When a sitting Mexican senator walks across the border and handcuffs himself to the rule of U.S. law, it is more than a news item — it’s proof that the cartels have long since stopped being mere criminal gangs and have become an enterprise that eats the state from the inside. Senator Enrique Inzunza Cazárez, tied to the Sinaloa Cartel in U.S. indictments and now in DEA custody in San Diego, is the latest example of how deep that rot runs.
Senator Arrested in San Diego: What We Know
Senator Enrique Inzunza Cazárez, a member of Mexico’s ruling party, is accused in U.S. court filings of conspiring to import narcotics and of possessing machine guns and destructive devices. The Sinaloa Cartel faction Los Chapitos shows up by name in the documents. Reports say he turned himself in to U.S. federal agents — an odd move for someone allegedly cozy with cartels unless he’s cutting a deal or his options ran out. Either way, this is not small-time corruption; it is a senior official accused of working with traffickers to move drugs into American communities.

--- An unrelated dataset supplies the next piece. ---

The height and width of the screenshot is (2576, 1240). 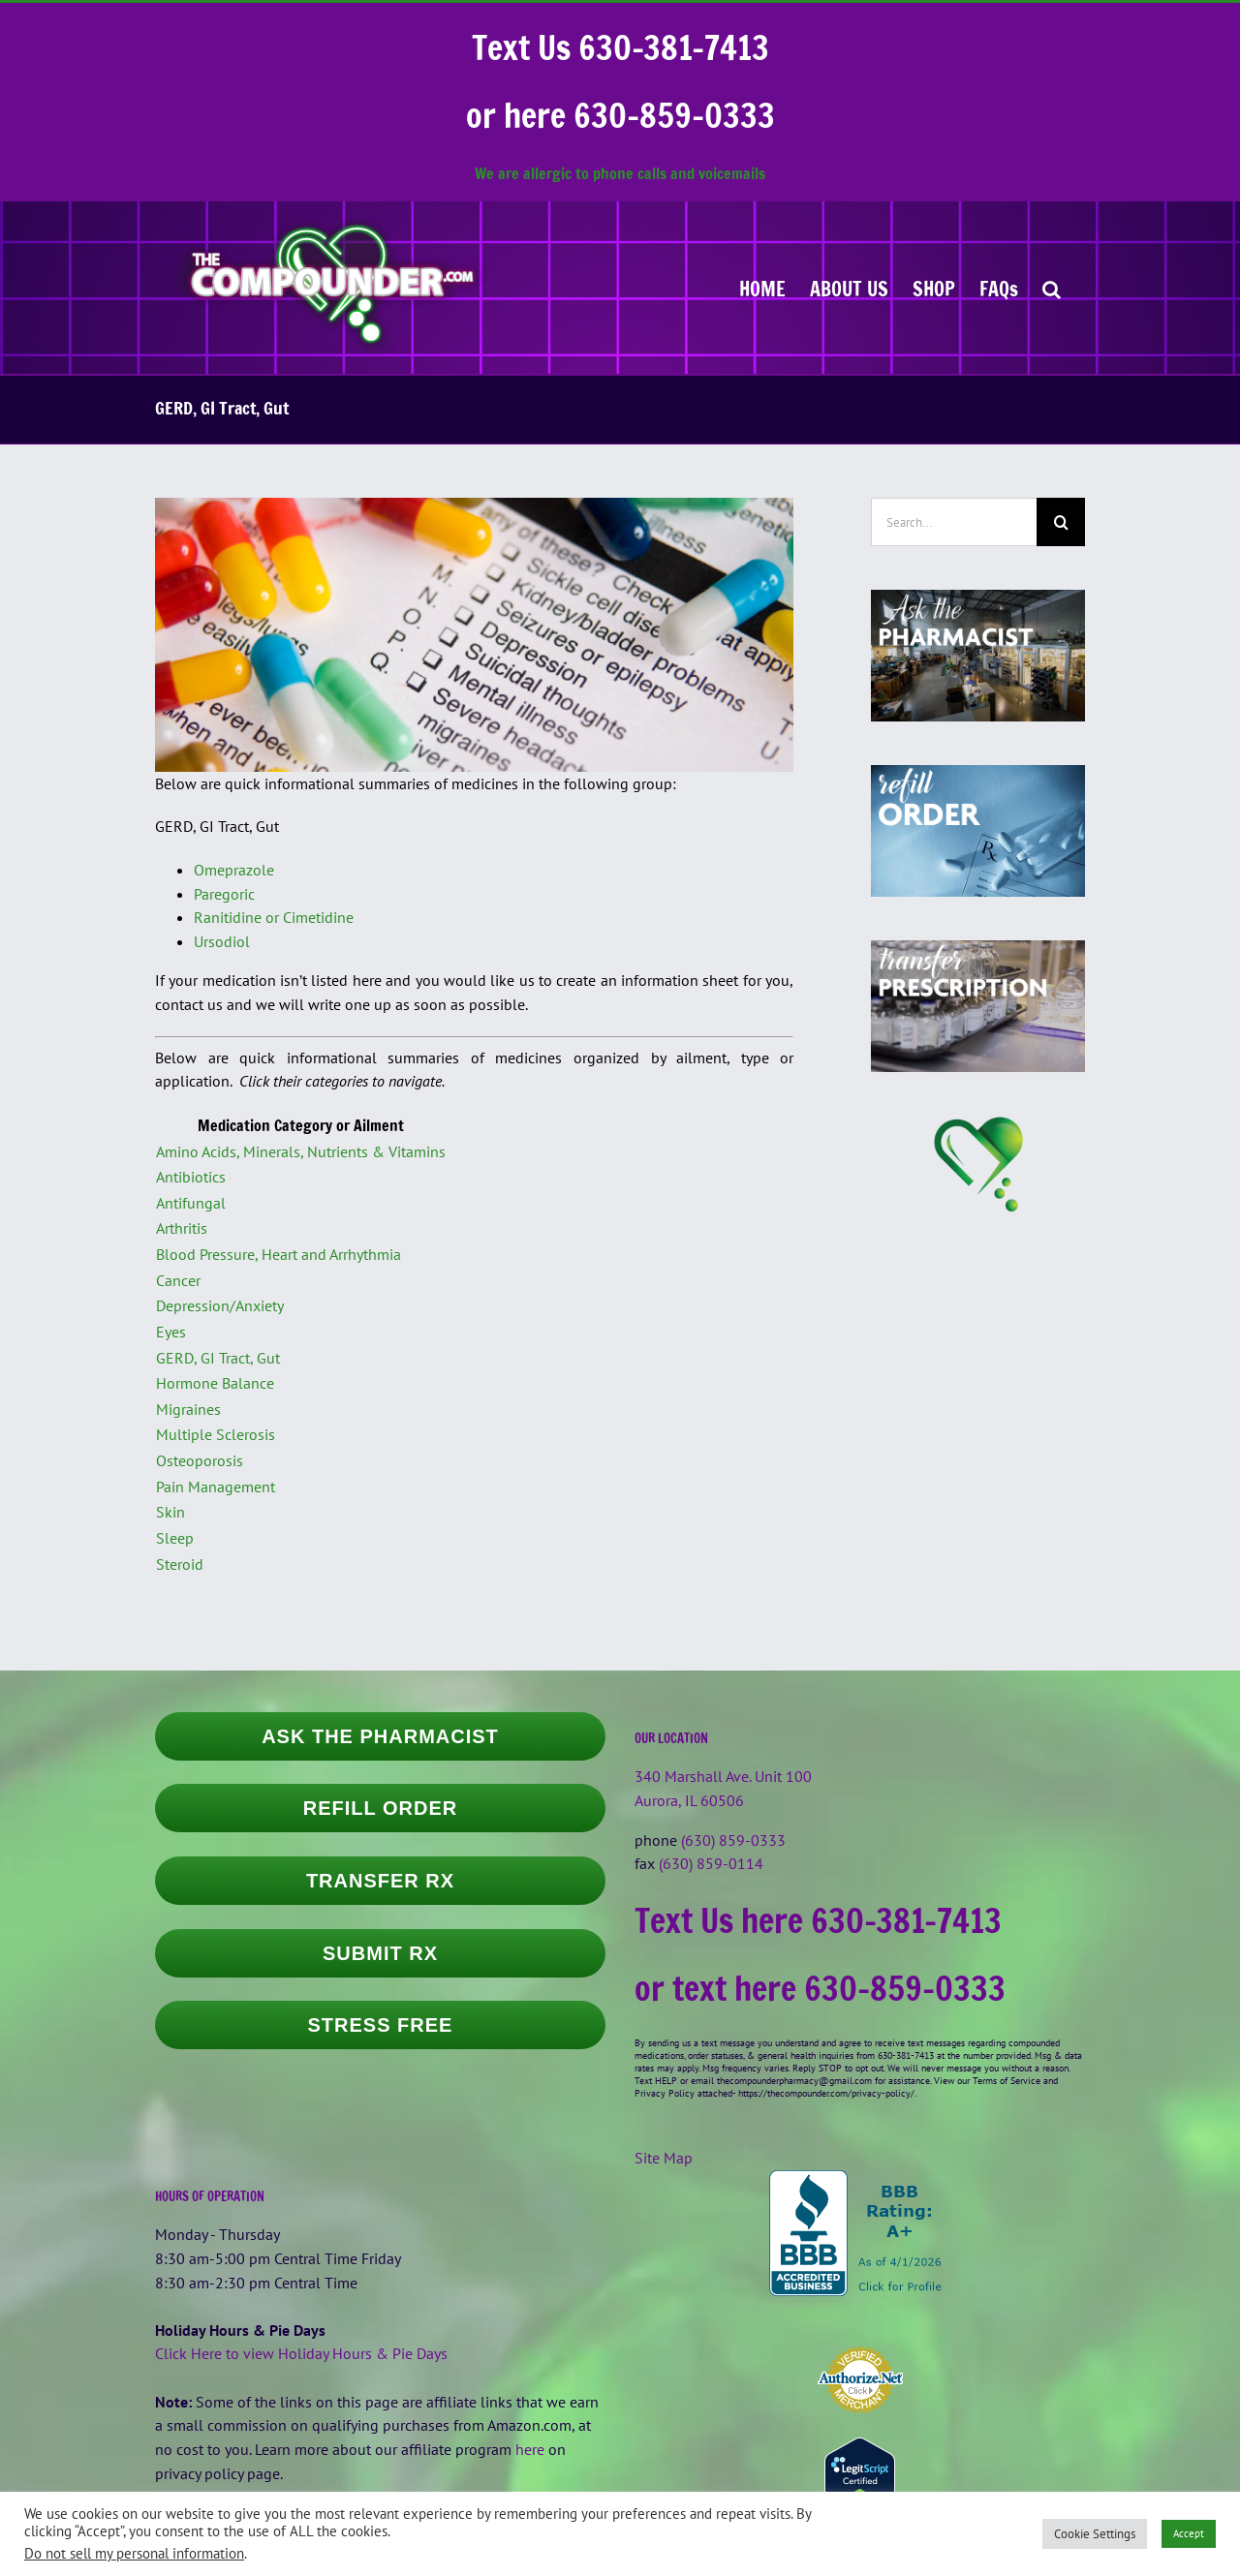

Border Security, Corruption, and U.S. Policy
This arrest drives home a simple point: cartel power is not limited to jungle hideouts and river smuggling. It reaches into statehouses. When governors, senators, and business figures are accused alongside cartel leaders, U.S. border policy cannot be limited to fences and patrols alone. President Trump’s law-and-order stance — backing strong enforcement, extraditions, and targeting cartel financial networks — looks more relevant than ever. The U.S. must keep pressure on traffickers and the officials who shield them, while also beefing up cooperation where it’s honest and effective.
Why We Shouldn’t Kid Ourselves
Cartels are quasi-governmental enterprises in parts of Mexico. They bribe, intimidate, and sometimes replace public institutions. That means the fight is as much political as it is law enforcement. If American cities are to be safer and our border more secure, we need to go after the money, the guns, and the corrupt officials who turn a blind eye. We should applaud agencies that do the hard work — DEA, SDNY prosecutors, and others — and push for more decisive action when governments tolerate or enable criminal networks.
Senator Inzunza Cazárez’s trip to a San Diego court should shake any complacency about the southern border. It’s a reminder that cartels corrupt from the ground up and from the top down. The answer isn’t wishful thinking or weak prosecutions at home; it’s relentless enforcement, smart diplomacy, and cutting off the lifelines of drug trafficking. Let’s not pretend the problem is someone else’s to fix — it’s ours, and it’s time to act like it.